The agenda is here, such as it is. This is a pretty loose outline of things we'd like to make some progress on, but one of the big things is to figure out exactly what the group does. Between several different recently formed groups, there are people trying to do work on sexual harassment, diversity, non-TT faculty, etc. With any luck, several meetings in Boston will help people figure out who actually does what: https://docs.google.com/document/d/1NPCSzXwkG-Gg3jLz3V9HZ5HY-P7csv3zJVU7shkTf9A/edit
Please do email me though with thoughts about hiring practices (and other things) -- I feel like there could very easily be an Eidolon-hosted discussion about some easy fixes to make job market anxiety less terrible.

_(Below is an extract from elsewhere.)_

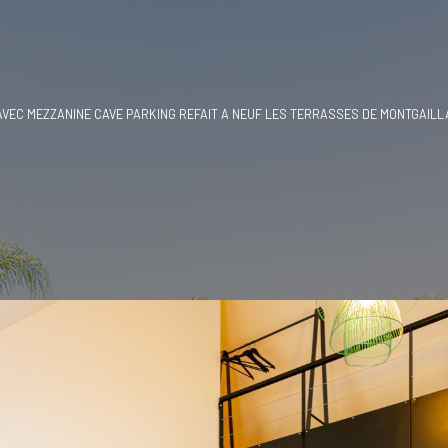
AVEC MEZZANINE CAVE PARKING REFAIT A NEUF LES TERRASSES DE MONTGAIL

Re: the footrace analogy. I think the point was in reference to an earlier comment, that said that all factors besides "merit" should be ignored, and the footrace poster was saying that "merit" is not an objective criterion. Obviously no one should be hired solely because they are a woman, or Black, or whatever. The point was about whether you can really evaluate people based on "merit" without acknowledging that not everyone has equal access to merit-based activities (for a variety of reasons).
I, in all honesty, believe the SCS should start a support group for senior faculty. There seems to be a point when a good number jump the shark and do crazy shit that burns their position or worse. It seems significantly higher than the academic norm considering how relatively few positions exist compared to larger departments. Please, for the love of humanity and the Humanities, let's make it stop...
What a sad state of affairs when underemployed recent grads who can barely rub two nickels together are trying to get help for overemployed seniors. I suppose the dynamic makes sense since they're our parents' age at this point. If you still don't use email like my dad, it might be time to call it a career...
@6:36, when you quote Quinn's second solution, I whole-heartedly support this approach in certain scenarios but I would caution that it must be a two-way street. An uber-specialized Egyptologist or Assyriologist with no clue about the classical world will not do. This has happened in the past and they invariably end up becoming marginalized to the chagrin of all. It's labeled as a failed experiment and never revisited.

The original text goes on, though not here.